HOUSTON RENT DEALS A broker tells reporter Amy Wolff Sorter that no new multifamily apartments — beyond the 14,000 units currently “in the pipeline” — are likely to be built in the Houston area until 2012. MPF Research says the multifamily occupancy rate for this area is hanging at around 89.7 percent, not too far from where it was last year: “. . . rents continue to hold steady and concessions aren’t being jacked up in response, though they do exist. [MPF’s Greg] Willett points out that about 38% of the product on the market today has some sort of concession, with the typical giveaway hovering at a 9% discount, which translates to a little more than one month of free rent. Still, ‘that really hasn’t moved,’ Willett remarks. ‘We’ve been at that 9% figures for awhile.’ Both [Apartment Realty Advisors’ Matt] Rotan and [CB Richard Ellis’s Craig] LaFollette say that the infill locations are faring better than the outer submarkets, which are giving away up to two months free rent.” [Globe St.]
Does that 14,000 units coming online number include Regent Square (first phases) and Finger’s apartments at Waugh and Dallas?

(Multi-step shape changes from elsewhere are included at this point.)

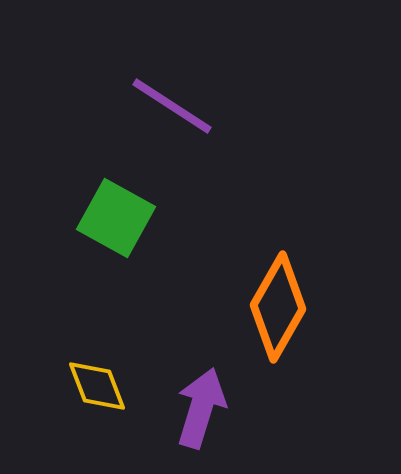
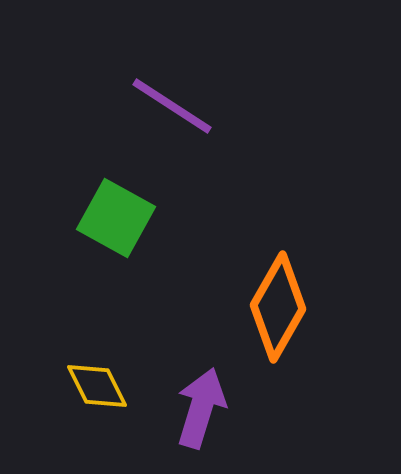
yellow diamond: rotated 6 degrees counterclockwise
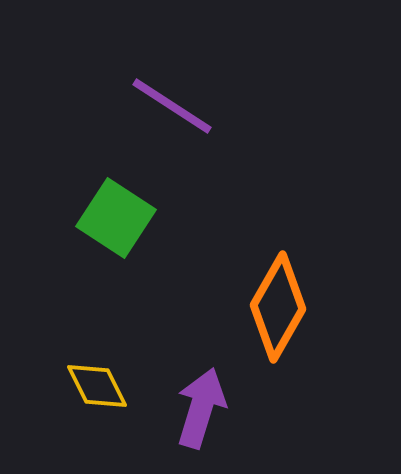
green square: rotated 4 degrees clockwise
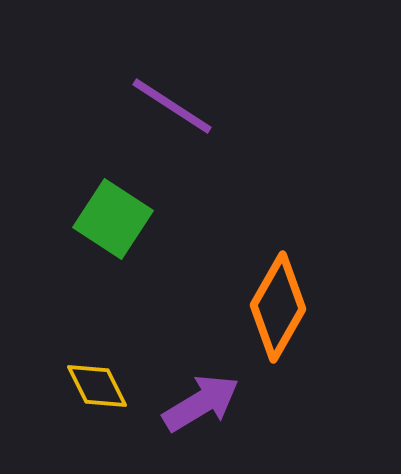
green square: moved 3 px left, 1 px down
purple arrow: moved 5 px up; rotated 42 degrees clockwise
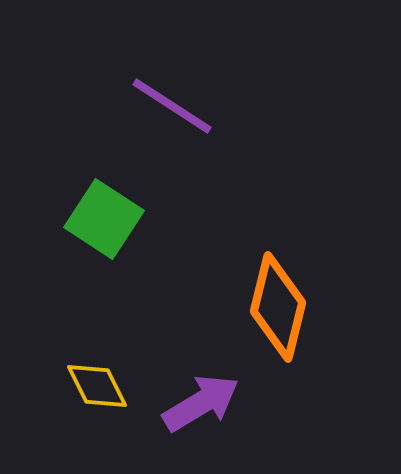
green square: moved 9 px left
orange diamond: rotated 16 degrees counterclockwise
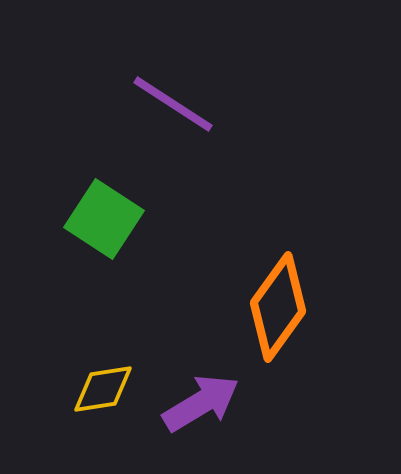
purple line: moved 1 px right, 2 px up
orange diamond: rotated 22 degrees clockwise
yellow diamond: moved 6 px right, 3 px down; rotated 72 degrees counterclockwise
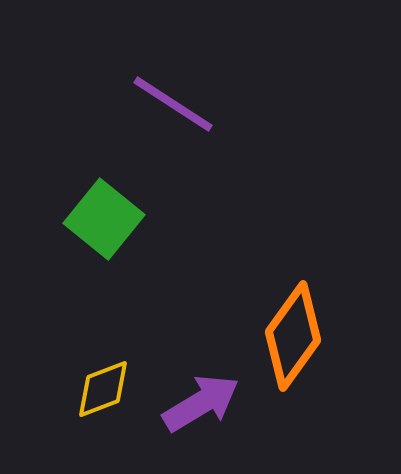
green square: rotated 6 degrees clockwise
orange diamond: moved 15 px right, 29 px down
yellow diamond: rotated 12 degrees counterclockwise
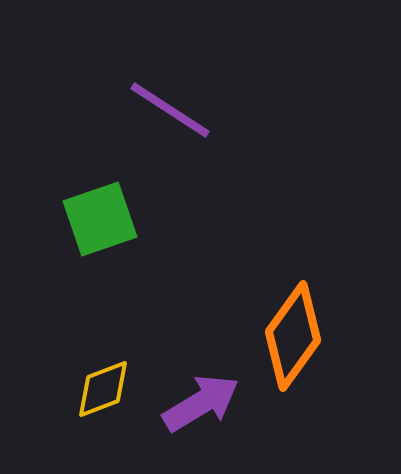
purple line: moved 3 px left, 6 px down
green square: moved 4 px left; rotated 32 degrees clockwise
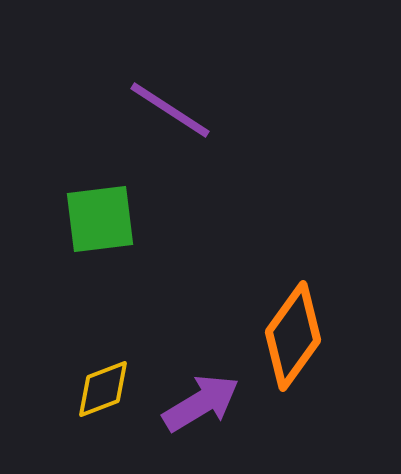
green square: rotated 12 degrees clockwise
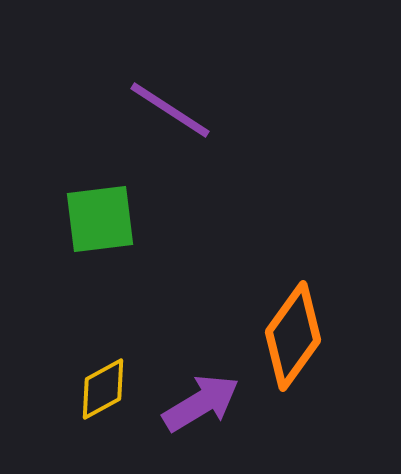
yellow diamond: rotated 8 degrees counterclockwise
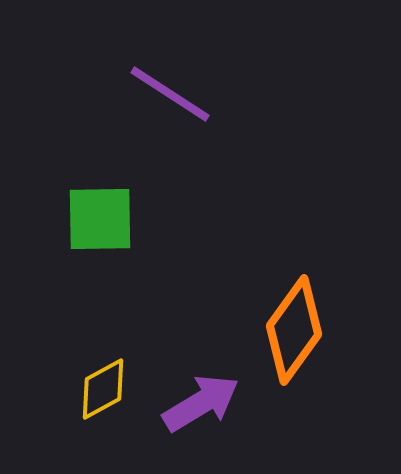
purple line: moved 16 px up
green square: rotated 6 degrees clockwise
orange diamond: moved 1 px right, 6 px up
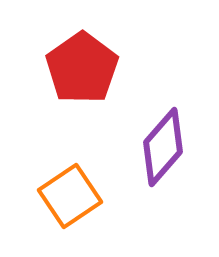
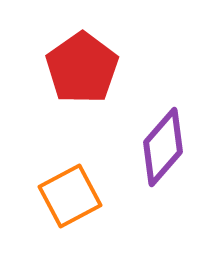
orange square: rotated 6 degrees clockwise
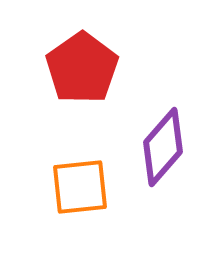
orange square: moved 10 px right, 9 px up; rotated 22 degrees clockwise
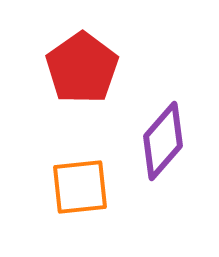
purple diamond: moved 6 px up
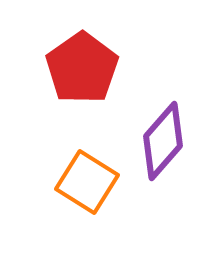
orange square: moved 7 px right, 5 px up; rotated 38 degrees clockwise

kjb, the commercial purveyors of real estate market data don’t do their job very well. O’Connor & Associates misses a lot of inner city complexes, Apartment Data Services misses a lot of suburban complexes, and MPF just generally sucks.
Based on my analysis of their collective data–which I stopped doing when I got laid off–I would suspect that the true number of units currently under construction is probably around 60% to 80% above what MPF is quoting.